I pulled up to my mother's small house in Hastings, a cute city right on the Mississippi River. My mom's house was in Cowtown, a holdover from when the area was a big field full of (you guessed right) cows.
Minor digression: what is it with people letting animals dictate major roadways or sites for major cities? In Boston they paved the cow paths, saying, "Hey, if it's good enough for slow-witted grain-grinding bovines, it's good enough to hold the city for the next four hundred years," and called it I-93.
In Mexico, they observed an eagle eating a snake while perched on a cactus and said, "Guys! You guys! We should totally build Tenochtitlan here!" and bam! Up went another enormous city. Because of the cactus. And, I guess, the snake. After all, what are the odds of seeing a cactus and a snake in the desert, with a desert eagle?
Don't even get me started on the whole let's-build-the-nation's-capital-in-the-middle-of-a-steamy-swamp thing about DC. I just . . . I don't know. People think I'm not the sharpest knife in the drawer, and they're right, but I'd never build a ginormous city without, you know, first doing some research.
Okay. Digression over. I sprang from my car, almost jogging around it in my haste to see mom and son/bro, but skidded to a halt the minute my feet touched her front walk.
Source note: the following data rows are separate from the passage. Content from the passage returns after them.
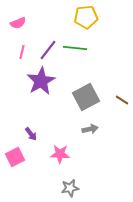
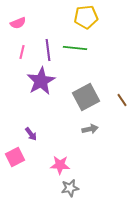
purple line: rotated 45 degrees counterclockwise
brown line: rotated 24 degrees clockwise
pink star: moved 11 px down
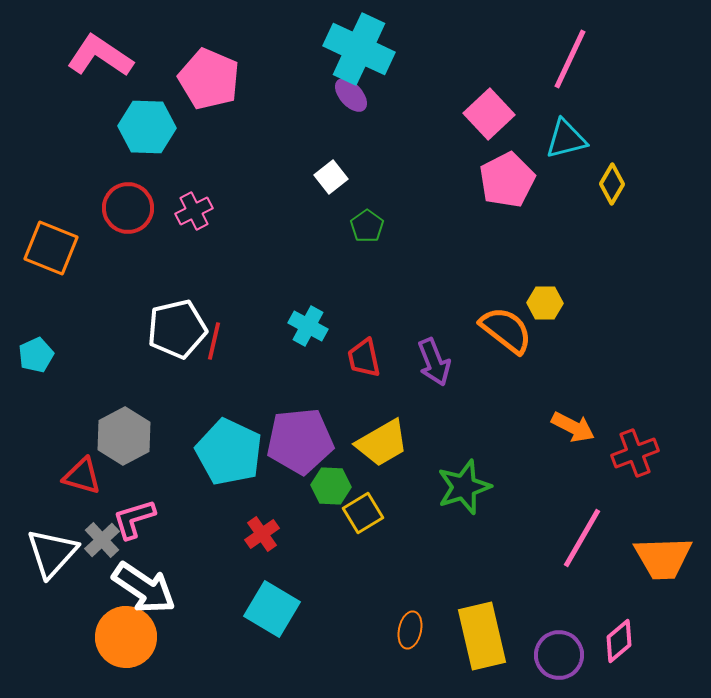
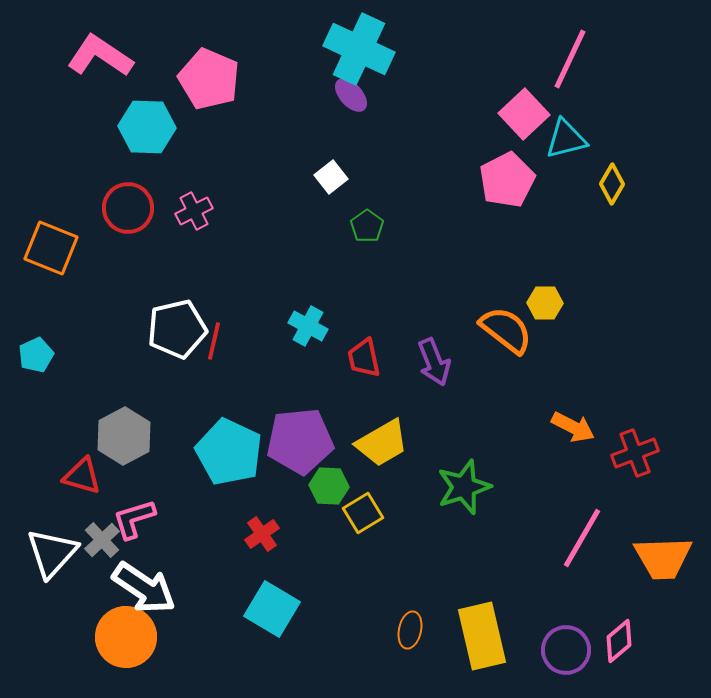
pink square at (489, 114): moved 35 px right
green hexagon at (331, 486): moved 2 px left
purple circle at (559, 655): moved 7 px right, 5 px up
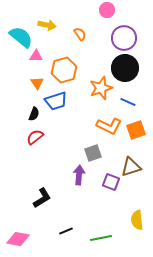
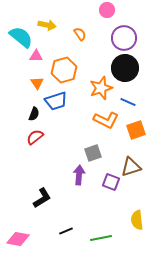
orange L-shape: moved 3 px left, 6 px up
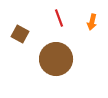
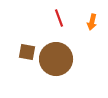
brown square: moved 7 px right, 18 px down; rotated 18 degrees counterclockwise
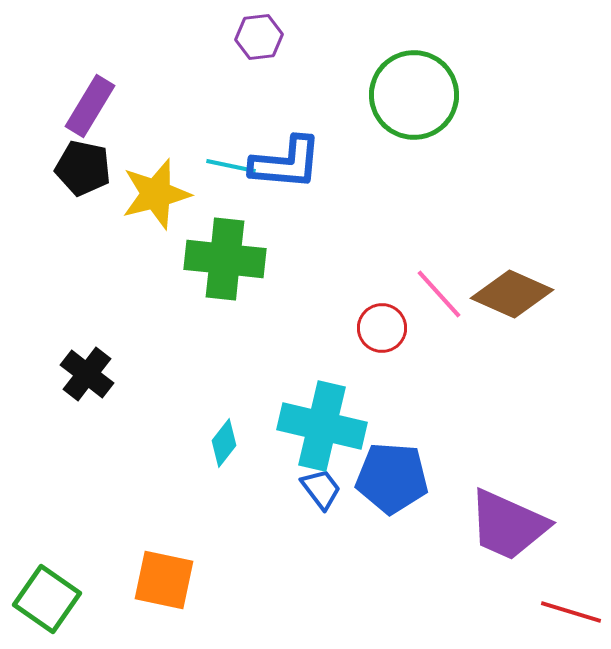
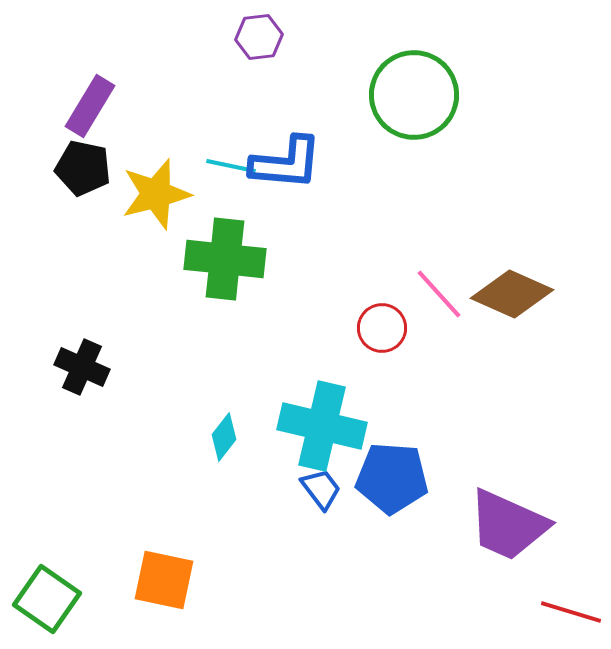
black cross: moved 5 px left, 7 px up; rotated 14 degrees counterclockwise
cyan diamond: moved 6 px up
A man was there. On the sidewalk right before the big glass-cut front door. Kissing my mother. Tongue kissing my mother. On her own sidewalk! And why was a strange man leaving my mom's house before dawn? Was I witnessing . . . oh my God . . . was this a booty call? Was my mother his booty call?
Before I even knew I'd taken a step, I had my fingers sunk into his left shoulder. "I don't care who you are, you've never been closer to being murdered in a really grisly way." I yanked. He flew. Mom shrieked.